## [Instructions for the task]
Restate the records below word for word.

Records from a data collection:

╭──

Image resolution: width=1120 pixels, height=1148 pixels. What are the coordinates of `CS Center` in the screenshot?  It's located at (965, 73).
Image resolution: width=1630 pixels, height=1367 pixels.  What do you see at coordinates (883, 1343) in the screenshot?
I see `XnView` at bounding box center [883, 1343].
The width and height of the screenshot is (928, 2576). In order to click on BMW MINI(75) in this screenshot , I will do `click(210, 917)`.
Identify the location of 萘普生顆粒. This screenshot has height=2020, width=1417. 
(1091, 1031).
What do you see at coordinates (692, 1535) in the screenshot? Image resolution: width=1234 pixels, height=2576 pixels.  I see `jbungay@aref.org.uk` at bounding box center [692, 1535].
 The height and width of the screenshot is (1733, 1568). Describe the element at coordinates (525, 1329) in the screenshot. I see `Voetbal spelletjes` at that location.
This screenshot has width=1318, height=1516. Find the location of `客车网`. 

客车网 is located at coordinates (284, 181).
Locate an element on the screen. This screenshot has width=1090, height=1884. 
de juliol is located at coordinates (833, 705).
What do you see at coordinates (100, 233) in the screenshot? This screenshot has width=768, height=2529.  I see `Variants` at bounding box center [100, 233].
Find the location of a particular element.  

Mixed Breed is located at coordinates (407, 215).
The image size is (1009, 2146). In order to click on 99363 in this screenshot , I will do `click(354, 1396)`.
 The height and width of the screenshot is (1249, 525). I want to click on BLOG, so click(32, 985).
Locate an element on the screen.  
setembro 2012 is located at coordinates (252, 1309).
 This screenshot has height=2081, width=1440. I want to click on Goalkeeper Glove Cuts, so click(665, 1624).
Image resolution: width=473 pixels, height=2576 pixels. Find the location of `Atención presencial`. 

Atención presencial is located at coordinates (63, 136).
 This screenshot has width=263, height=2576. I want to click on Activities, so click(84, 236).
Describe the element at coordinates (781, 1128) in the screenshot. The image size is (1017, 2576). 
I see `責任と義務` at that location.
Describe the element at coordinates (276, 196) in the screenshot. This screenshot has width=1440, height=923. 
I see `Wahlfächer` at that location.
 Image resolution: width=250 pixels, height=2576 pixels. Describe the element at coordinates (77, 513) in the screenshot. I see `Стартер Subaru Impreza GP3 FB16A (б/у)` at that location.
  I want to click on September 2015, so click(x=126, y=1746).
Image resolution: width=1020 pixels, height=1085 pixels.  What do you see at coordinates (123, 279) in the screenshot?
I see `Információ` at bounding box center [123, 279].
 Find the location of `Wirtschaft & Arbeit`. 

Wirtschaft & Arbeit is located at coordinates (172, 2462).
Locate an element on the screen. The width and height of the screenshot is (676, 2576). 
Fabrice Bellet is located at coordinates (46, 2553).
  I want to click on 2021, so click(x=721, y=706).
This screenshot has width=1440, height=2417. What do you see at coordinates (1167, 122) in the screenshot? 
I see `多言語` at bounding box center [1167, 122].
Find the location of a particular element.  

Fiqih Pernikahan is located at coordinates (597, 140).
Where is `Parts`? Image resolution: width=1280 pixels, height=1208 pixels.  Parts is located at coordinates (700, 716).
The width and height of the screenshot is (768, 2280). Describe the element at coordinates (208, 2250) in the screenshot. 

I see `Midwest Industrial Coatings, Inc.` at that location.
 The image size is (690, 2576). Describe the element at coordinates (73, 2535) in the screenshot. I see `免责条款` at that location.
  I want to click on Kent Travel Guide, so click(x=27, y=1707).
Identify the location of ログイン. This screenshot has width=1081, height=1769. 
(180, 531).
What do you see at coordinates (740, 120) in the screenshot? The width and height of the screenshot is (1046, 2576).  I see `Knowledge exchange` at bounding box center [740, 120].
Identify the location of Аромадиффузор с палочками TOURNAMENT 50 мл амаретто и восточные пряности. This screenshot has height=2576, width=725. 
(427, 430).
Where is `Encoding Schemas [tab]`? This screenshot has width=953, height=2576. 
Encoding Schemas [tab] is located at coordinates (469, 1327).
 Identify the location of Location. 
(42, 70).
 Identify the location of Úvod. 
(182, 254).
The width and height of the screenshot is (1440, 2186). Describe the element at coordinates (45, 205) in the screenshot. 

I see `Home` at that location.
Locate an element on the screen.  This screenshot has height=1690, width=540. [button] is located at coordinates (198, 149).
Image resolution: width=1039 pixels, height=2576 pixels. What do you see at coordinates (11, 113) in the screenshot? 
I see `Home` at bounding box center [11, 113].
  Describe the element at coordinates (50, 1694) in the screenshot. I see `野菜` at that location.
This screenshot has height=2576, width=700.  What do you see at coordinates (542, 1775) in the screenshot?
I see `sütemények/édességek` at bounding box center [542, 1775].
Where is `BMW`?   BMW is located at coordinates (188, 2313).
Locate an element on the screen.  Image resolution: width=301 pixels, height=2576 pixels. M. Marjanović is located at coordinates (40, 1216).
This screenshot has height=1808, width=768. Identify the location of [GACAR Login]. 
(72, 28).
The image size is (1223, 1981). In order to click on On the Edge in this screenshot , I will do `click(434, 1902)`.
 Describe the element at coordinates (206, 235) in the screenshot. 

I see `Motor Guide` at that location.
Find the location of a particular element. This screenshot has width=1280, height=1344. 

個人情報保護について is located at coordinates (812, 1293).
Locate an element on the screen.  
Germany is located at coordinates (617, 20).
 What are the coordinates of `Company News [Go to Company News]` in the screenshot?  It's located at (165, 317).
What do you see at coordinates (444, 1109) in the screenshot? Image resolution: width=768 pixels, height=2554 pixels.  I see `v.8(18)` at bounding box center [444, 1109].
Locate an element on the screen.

╰──

## [Response]
Image resolution: width=1120 pixels, height=1148 pixels. What are the coordinates of `CS Center` in the screenshot?  It's located at (965, 73).
Image resolution: width=1630 pixels, height=1367 pixels.  What do you see at coordinates (883, 1343) in the screenshot?
I see `XnView` at bounding box center [883, 1343].
The width and height of the screenshot is (928, 2576). In order to click on BMW MINI(75) in this screenshot , I will do `click(210, 917)`.
Identify the location of 萘普生顆粒. This screenshot has height=2020, width=1417. 
(1091, 1031).
What do you see at coordinates (692, 1535) in the screenshot? Image resolution: width=1234 pixels, height=2576 pixels.  I see `jbungay@aref.org.uk` at bounding box center [692, 1535].
 The height and width of the screenshot is (1733, 1568). Describe the element at coordinates (525, 1329) in the screenshot. I see `Voetbal spelletjes` at that location.
This screenshot has width=1318, height=1516. Find the location of `客车网`. 

客车网 is located at coordinates (284, 181).
Locate an element on the screen. This screenshot has width=1090, height=1884. 
de juliol is located at coordinates (833, 705).
What do you see at coordinates (100, 233) in the screenshot? This screenshot has width=768, height=2529.  I see `Variants` at bounding box center [100, 233].
Find the location of a particular element.  

Mixed Breed is located at coordinates (407, 215).
The image size is (1009, 2146). In order to click on 99363 in this screenshot , I will do `click(354, 1396)`.
 The height and width of the screenshot is (1249, 525). I want to click on BLOG, so click(32, 985).
Locate an element on the screen.  
setembro 2012 is located at coordinates (252, 1309).
 This screenshot has height=2081, width=1440. I want to click on Goalkeeper Glove Cuts, so click(665, 1624).
Image resolution: width=473 pixels, height=2576 pixels. Find the location of `Atención presencial`. 

Atención presencial is located at coordinates (63, 136).
 This screenshot has width=263, height=2576. I want to click on Activities, so click(84, 236).
Describe the element at coordinates (781, 1128) in the screenshot. The image size is (1017, 2576). 
I see `責任と義務` at that location.
Describe the element at coordinates (276, 196) in the screenshot. This screenshot has width=1440, height=923. 
I see `Wahlfächer` at that location.
 Image resolution: width=250 pixels, height=2576 pixels. Describe the element at coordinates (77, 513) in the screenshot. I see `Стартер Subaru Impreza GP3 FB16A (б/у)` at that location.
  I want to click on September 2015, so click(x=126, y=1746).
Image resolution: width=1020 pixels, height=1085 pixels.  What do you see at coordinates (123, 279) in the screenshot?
I see `Információ` at bounding box center [123, 279].
 Find the location of `Wirtschaft & Arbeit`. 

Wirtschaft & Arbeit is located at coordinates (172, 2462).
Locate an element on the screen. The width and height of the screenshot is (676, 2576). 
Fabrice Bellet is located at coordinates (46, 2553).
  I want to click on 2021, so click(x=721, y=706).
This screenshot has width=1440, height=2417. What do you see at coordinates (1167, 122) in the screenshot? 
I see `多言語` at bounding box center [1167, 122].
Find the location of a particular element.  

Fiqih Pernikahan is located at coordinates (597, 140).
Where is `Parts`? Image resolution: width=1280 pixels, height=1208 pixels.  Parts is located at coordinates (700, 716).
The width and height of the screenshot is (768, 2280). Describe the element at coordinates (208, 2250) in the screenshot. 

I see `Midwest Industrial Coatings, Inc.` at that location.
 The image size is (690, 2576). Describe the element at coordinates (73, 2535) in the screenshot. I see `免责条款` at that location.
  I want to click on Kent Travel Guide, so click(x=27, y=1707).
Identify the location of ログイン. This screenshot has width=1081, height=1769. 
(180, 531).
What do you see at coordinates (740, 120) in the screenshot? The width and height of the screenshot is (1046, 2576).  I see `Knowledge exchange` at bounding box center [740, 120].
Identify the location of Аромадиффузор с палочками TOURNAMENT 50 мл амаретто и восточные пряности. This screenshot has height=2576, width=725. 
(427, 430).
Where is `Encoding Schemas [tab]`? This screenshot has width=953, height=2576. 
Encoding Schemas [tab] is located at coordinates (469, 1327).
 Identify the location of Location. 
(42, 70).
 Identify the location of Úvod. 
(182, 254).
The width and height of the screenshot is (1440, 2186). Describe the element at coordinates (45, 205) in the screenshot. 

I see `Home` at that location.
Locate an element on the screen.  This screenshot has height=1690, width=540. [button] is located at coordinates (198, 149).
Image resolution: width=1039 pixels, height=2576 pixels. What do you see at coordinates (11, 113) in the screenshot? 
I see `Home` at bounding box center [11, 113].
  Describe the element at coordinates (50, 1694) in the screenshot. I see `野菜` at that location.
This screenshot has height=2576, width=700.  What do you see at coordinates (542, 1775) in the screenshot?
I see `sütemények/édességek` at bounding box center [542, 1775].
Where is `BMW`?   BMW is located at coordinates (188, 2313).
Locate an element on the screen.  Image resolution: width=301 pixels, height=2576 pixels. M. Marjanović is located at coordinates (40, 1216).
This screenshot has height=1808, width=768. Identify the location of [GACAR Login]. 
(72, 28).
The image size is (1223, 1981). In order to click on On the Edge in this screenshot , I will do `click(434, 1902)`.
 Describe the element at coordinates (206, 235) in the screenshot. 

I see `Motor Guide` at that location.
Find the location of a particular element. This screenshot has width=1280, height=1344. 

個人情報保護について is located at coordinates (812, 1293).
Locate an element on the screen.  
Germany is located at coordinates (617, 20).
 What are the coordinates of `Company News [Go to Company News]` in the screenshot?  It's located at (165, 317).
What do you see at coordinates (444, 1109) in the screenshot? Image resolution: width=768 pixels, height=2554 pixels.  I see `v.8(18)` at bounding box center [444, 1109].
Locate an element on the screen.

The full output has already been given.